Corbin D. Hilling is a Virginia Sea Grant Graduate Research Fellow and PhD student at Virginia Tech. Corbin completed degrees in biology (BS) and wildlife and fisheries resources (MS) at West Virginia University. He is an award-winning instructor in the Virginia Tech Department of Fish & Wildlife Conservation, where he teaches students to identify Virginia fishes. Corbin has published several scientific articles on fishes and their biology during his young career. He is active in public outreach and engagement to spread awareness of fishes and their conservation. During his free time, Corbin enjoys fishing for both freshwater and marine fishes. 

Val Kells is a renowned Marine Science Illustrator who works with designers, curators, biologists, and master planners to create illustrations for educational graphic displays. Her work has appeared in over 30 public aquariums, museums, and nature centers. Val also works with publishers and authors to create a wide variety of books and periodicals. She most recently co-authored and illustrated A Field Guide to Coastal Fishes: From Maine to Texas and A Field Guide to Coastal Fishes: From Alaska to California and she is currently working on the third in that series. Val also illustrated Field Guide to Fishes of the Chesapeake Bay and Tunas and Billfishes of the World, all published by Johns Hopkins University Press. Val is an avid fisherman and naturalist and in her off time, she loves to fish and explore with her two sons.

Michael J. Pinder is a Frostburg State University graduate with degrees in biology (BS) and fisheries management (MS). He has spent the last 25 years as an aquatic biologist for the Virginia Department of Game and Inland Fisheries. Mike has worked on a variety of taxa groups including freshwater mollusks, fishes, amphibians, and reptiles. He established the agency’s first facility to propagate and recover freshwater mussels of the Tennessee River drainage. His primary focus is the management and conservation of Virginia’s nongame and endangered freshwater fishes. He has been honored with multiple awards, the most recent being the Thomas Jefferson Award for Conservation. Mike is a lifelong angler, naturalist, woodworker, and artist.

Derek A. Wheaton is a biologist for Conservation Fisheries, Inc., which breeds and monitors rare fish species for conservation efforts. He has worked for the Virginia Department of Game and Inland Fisheries, performing statewide surveys for rare and nongame fish species. He is a regional representative and board member for the North American Native Fishes Association. He is an avid underwater photographer, spending most of his free time in a river or stream and sharing photos of amazing aquatic wildlife as Enchanting Ectotherms on social media. He is an accomplished aquarist, specifically with native species, and has maintained many of Virginia’s fishes in captivity. 

Donald J. Orth is the Thomas H. Jones Professor in the Department of Fish and Wildlife Conservation at Virginia Polytechnic Institute and State University. Don attended Eastern Illinois University (BS) and Oklahoma State University (MS and PhD). He is a Life Member of the American Fisheries Society and a Certified Fisheries Professional. He is also a Fellow of the American Fisheries Society, the American Institute of Fisheries Research Biologists, and the Virginia Natural Resources Leadership Institute.

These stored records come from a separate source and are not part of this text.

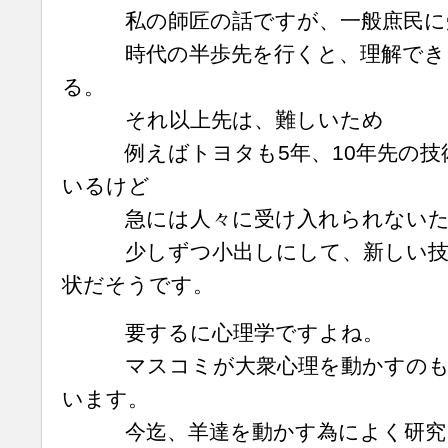
私の師匠の話ですが、一般庶民に
時代の半歩先を行くと、理解でき
る。
それ以上先は、難しいため
例えばトヨタも5年、10年先の技
いるけど
急には人々に受け入れられないた
少しずつ小出しにして、新しい技術
状だそうです。
要するに心理学ですよね。
マスコミが大衆心理を動かすのも
います。
今迄、羊達を動かす為によく研究さ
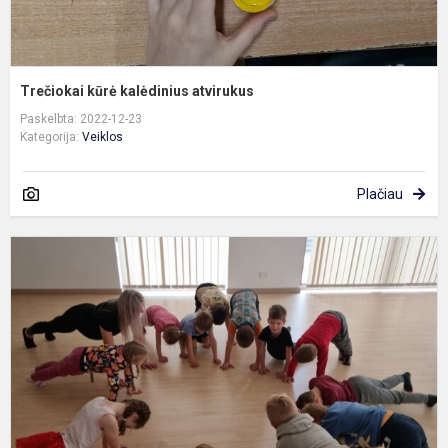
Trečiokai kūrė kalėdinius atvirukus
Paskelbta: 2022-12-23
Kategorija:
Veiklos
Plačiau
J
v
p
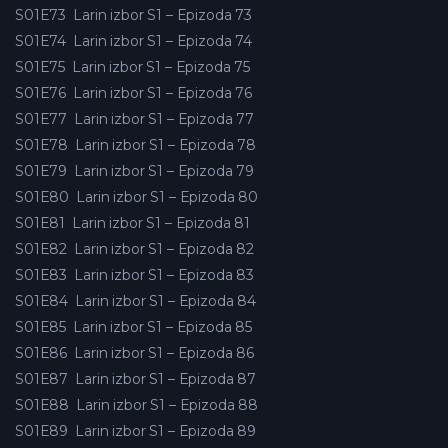
S01E73
Larin izbor S1 – Epizoda 73
S01E74
Larin izbor S1 – Epizoda 74
S01E75
Larin izbor S1 – Epizoda 75
S01E76
Larin izbor S1 – Epizoda 76
S01E77
Larin izbor S1 – Epizoda 77
S01E78
Larin izbor S1 – Epizoda 78
S01E79
Larin izbor S1 – Epizoda 79
S01E80
Larin izbor S1 – Epizoda 80
S01E81
Larin izbor S1 – Epizoda 81
S01E82
Larin izbor S1 – Epizoda 82
S01E83
Larin izbor S1 – Epizoda 83
S01E84
Larin izbor S1 – Epizoda 84
S01E85
Larin izbor S1 – Epizoda 85
S01E86
Larin izbor S1 – Epizoda 86
S01E87
Larin izbor S1 – Epizoda 87
S01E88
Larin izbor S1 – Epizoda 88
S01E89
Larin izbor S1 – Epizoda 89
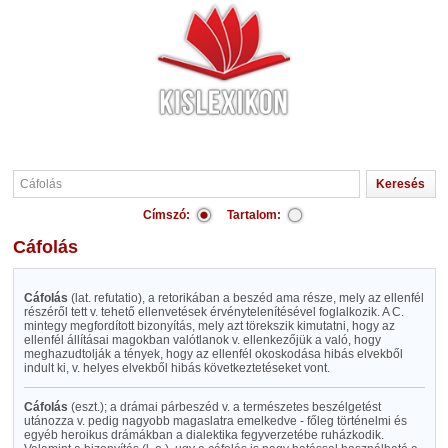
Címszó:
Tartalom:
Cáfolás
Cáfolás
(lat. refutatio), a retorikában a beszéd ama része, mely az ellenfél
részéről tett v. tehető ellenvetések érvénytelenítésével foglalkozik. A C.
mintegy megfordított bizonyítás, mely azt törekszik kimutatni, hogy az
ellenfél állításai magokban valótlanok v. ellenkezőjük a való, hogy
meghazudtolják a tények, hogy az ellenfél okoskodása hibás elvekből
indult ki, v. helyes elvekből hibás következtetéseket vont.
Cáfolás
(eszt.); a drámai párbeszéd v. a természetes beszélgetést
utánozza v. pedig nagyobb magaslatra emelkedve - főleg történelmi és
egyéb heroikus drámákban a dialektika fegyverzetébe ruházkodik.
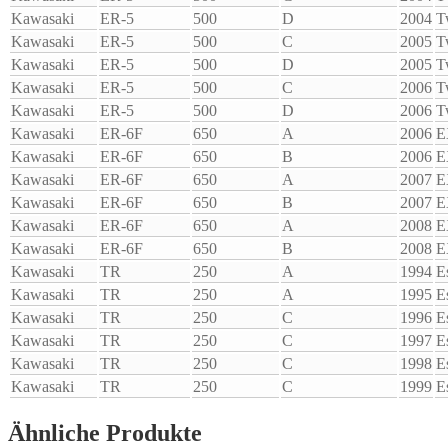
Kawasaki
ER-5
500
D
2004
T
Kawasaki
ER-5
500
C
2005
T
Kawasaki
ER-5
500
D
2005
T
Kawasaki
ER-5
500
C
2006
T
Kawasaki
ER-5
500
D
2006
T
Kawasaki
ER-6F
650
A
2006
E
Kawasaki
ER-6F
650
B
2006
E
Kawasaki
ER-6F
650
A
2007
E
Kawasaki
ER-6F
650
B
2007
E
Kawasaki
ER-6F
650
A
2008
E
Kawasaki
ER-6F
650
B
2008
E
Kawasaki
TR
250
A
1994
Es
Kawasaki
TR
250
A
1995
Es
Kawasaki
TR
250
C
1996
Es
Kawasaki
TR
250
C
1997
Es
Kawasaki
TR
250
C
1998
Es
Kawasaki
TR
250
C
1999
Es
Ähnliche Produkte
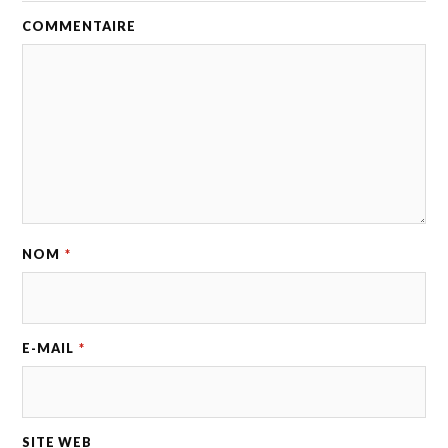
COMMENTAIRE
NOM
*
E-MAIL
*
SITE WEB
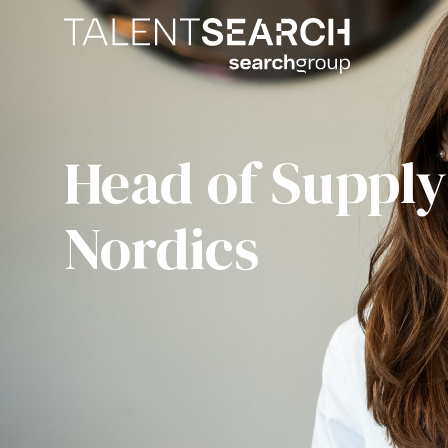
Head of Supply
Nordics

In addition to over 100 popular writings, Don has published over 200 technical works on fishes, fisheries, and riverine management and has received numerous awards for his teaching and contributions to conservation.

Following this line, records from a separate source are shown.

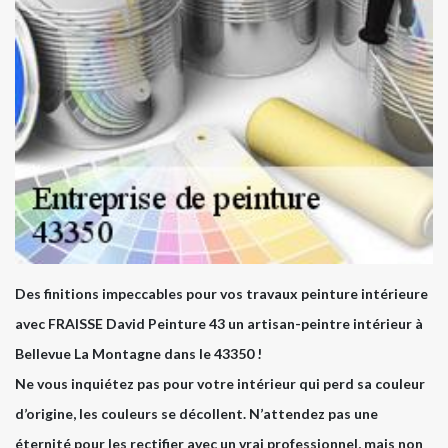
Des finitions impeccables pour vos travaux peinture intérieure
avec FRAISSE David Peinture 43 un artisan-peintre intérieur à
Bellevue La Montagne dans le 43350 !
Ne vous inquiétez pas pour votre intérieur qui perd sa couleur
d’origine, les couleurs se décollent. N’attendez pas une
éternité pour les rectifier avec un vrai professionnel, mais non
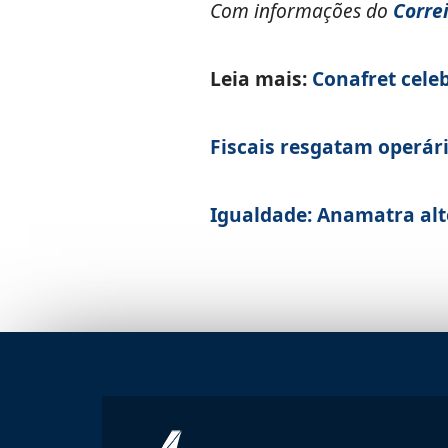
Com informações do
Corre
Leia mais:
Conafret cele
Fiscais resgatam operár
Igualdade: Anamatra alt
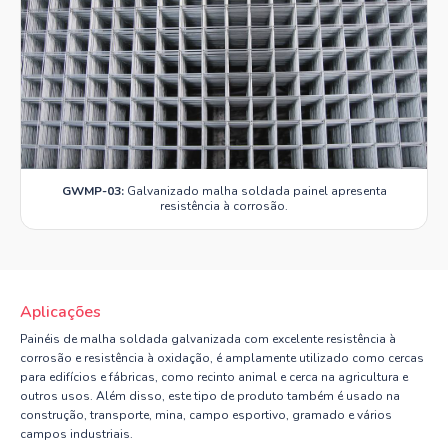
GWMP-03:
Galvanizado malha soldada painel apresenta
resistência à corrosão.
Aplicações
Painéis de malha soldada galvanizada com excelente resistência à
corrosão e resistência à oxidação, é amplamente utilizado como cercas
para edifícios e fábricas, como recinto animal e cerca na agricultura e
outros usos. Além disso, este tipo de produto também é usado na
construção, transporte, mina, campo esportivo, gramado e vários
campos industriais.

Joseph R. Tomelleri is a naturalist, biologist, avid fisherman, and artist. He uses Prismacolor, graphite pencils, and attention to precise detail learned from personal collecting and photographing native fishes. His 1,100+ illustrations have appeared in numerous publications, including Trout and Salmon of North America, Fishes of Alabama, Fishes of Kansas, Fishes of Indiana, Fishes of Texas, and Freshwater Fishes of North America. Recent projects include Native Trout of Mexico, Fishes of Idaho, and Fishes of the Salish Sea and Puget Sound. He holds a BS and MS in biology from Fort Hays State University. He lives with his wife, Susan, and their two sons in Leawood, Kansas.